That's not to say that the Newlyweds haven't done anything worth
reporting on over the last quarter. Nick admitted
that his evenings were spent fighting off bill collectors, blaming
Laura. He also admitted his striking resemblance to the fishing hat
bandit, specifically citing their nearly identical sartorial choices.
The only difference in their appearance seems to be Nick's paunchiness.
Laura picked up on that theme with a follow
up column titled "The Fishing Hat Bandit Should Take More
Fashion Chances," where she basically asked Nick to ditch the
omnipresent caps and put on a clean shirt once in a while. Who can blame
her? With his seemingly daily trips to the homeless shelters, sex shops,
and White Castles of St. Paul, he must smell quite foul.

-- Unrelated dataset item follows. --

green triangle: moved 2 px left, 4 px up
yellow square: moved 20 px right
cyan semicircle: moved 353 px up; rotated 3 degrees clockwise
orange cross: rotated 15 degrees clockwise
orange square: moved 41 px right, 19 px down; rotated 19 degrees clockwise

No, Newspaper Newlyweds hiatus was not from a lack of material, but
from Nick Coleman Fatigue. One wonders if Laura is suffering too as her 9/28
column was titled, "Ensuring Wedded Bliss May Take Some
Doing." In this column she suggests a five point plan for the
Healthy Marriage Resource Center, a new piece of federal pork that
Minnesota just got a $900,000 slice of:
Extreme Premarital counseling
Emergency intervention
Raise the bar on marriage licensing
Clean up toxic bachelors
Help us with our bottom line
Seems like a gal who's just thrilled with her marriage! Federal
enforcement of points 1-4 would have legally prevented her from marrying
Nick. Point 5 would prevent him from blaming her for collections calls
in the middle of the night.
Nick took Laura's slam with his usual good sense and grace, by
blaming the entire blogosophere. And after all of the stuff we've
written about him and his wife, the thing that offended him most was
that we said he was rich! I would have laid odds it would have been the
fun we had with Laura's comments
on male impotence in a Super Bowl column.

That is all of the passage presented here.